NBA fans occasionally come up with fanciful trade proposals—say Trae Young for Zion Williamson—and then ask, “Who says no?” The basic idea is that if your trade proposal is clever enough then neither side will say no.
Commenters occasionally tell me that the US must get tough with China, because that country is trying to make the world a more illiberal place. I actually don’t think China cares very much how liberal other places are, but I do agree that the Chinese government is increasingly nationalistic and bullying. I’m much less confident that the proper response is a trade war with China.
Today, there are only two countries in the world that have very much ability to bully other countries, the US and China. So I developed a proposal to make world trade more liberal, with much less bullying. After reading my proposal I’d like you to consider who says no.

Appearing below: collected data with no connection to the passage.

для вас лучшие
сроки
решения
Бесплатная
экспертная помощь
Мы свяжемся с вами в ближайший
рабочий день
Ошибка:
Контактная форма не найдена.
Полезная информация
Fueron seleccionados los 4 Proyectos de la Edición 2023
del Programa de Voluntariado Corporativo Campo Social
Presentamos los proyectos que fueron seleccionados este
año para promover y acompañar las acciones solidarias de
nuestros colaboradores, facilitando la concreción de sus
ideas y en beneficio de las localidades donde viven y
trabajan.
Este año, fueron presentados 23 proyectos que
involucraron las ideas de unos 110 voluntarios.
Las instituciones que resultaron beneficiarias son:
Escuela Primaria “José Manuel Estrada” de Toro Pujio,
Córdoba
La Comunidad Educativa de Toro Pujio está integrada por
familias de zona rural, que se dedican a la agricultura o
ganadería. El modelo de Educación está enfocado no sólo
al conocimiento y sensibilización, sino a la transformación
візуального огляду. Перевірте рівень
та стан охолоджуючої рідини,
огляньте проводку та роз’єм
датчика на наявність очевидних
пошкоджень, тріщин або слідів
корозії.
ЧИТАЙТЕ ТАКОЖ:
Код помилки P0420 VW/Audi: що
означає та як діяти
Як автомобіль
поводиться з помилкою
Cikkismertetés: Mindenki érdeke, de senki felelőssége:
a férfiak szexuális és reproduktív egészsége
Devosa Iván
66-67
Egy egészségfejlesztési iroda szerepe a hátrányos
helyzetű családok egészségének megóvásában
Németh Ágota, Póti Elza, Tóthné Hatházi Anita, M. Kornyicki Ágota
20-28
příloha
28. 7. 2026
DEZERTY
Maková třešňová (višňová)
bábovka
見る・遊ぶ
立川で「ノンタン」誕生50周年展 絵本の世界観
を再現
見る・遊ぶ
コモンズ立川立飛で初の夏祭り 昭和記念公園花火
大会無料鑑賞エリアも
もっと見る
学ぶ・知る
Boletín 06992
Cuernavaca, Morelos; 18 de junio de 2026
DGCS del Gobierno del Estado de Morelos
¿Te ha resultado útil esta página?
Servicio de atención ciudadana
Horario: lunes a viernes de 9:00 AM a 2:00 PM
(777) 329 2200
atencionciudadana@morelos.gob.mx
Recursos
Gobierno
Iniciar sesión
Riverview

Provision A: No trade policies of WTO members can interfere with the free expression of speech in other countries, either by private citizens or public officials. Thus China cannot retaliate against Australia for calling for an investigation into the origin of Covid-19. If you want to have trade sanctions in response to speech that you object to, then you must leave the WTO and give up most favored nation status.
Provision B: No third party sanctions. WTO members are free to restrict their own imports and exports if there is a plausible national security rationale. But country A cannot punish country B for trading with country C. Thus the US cannot punish foreign countries trading with Iran, or foreign companies supplying components to Huawei.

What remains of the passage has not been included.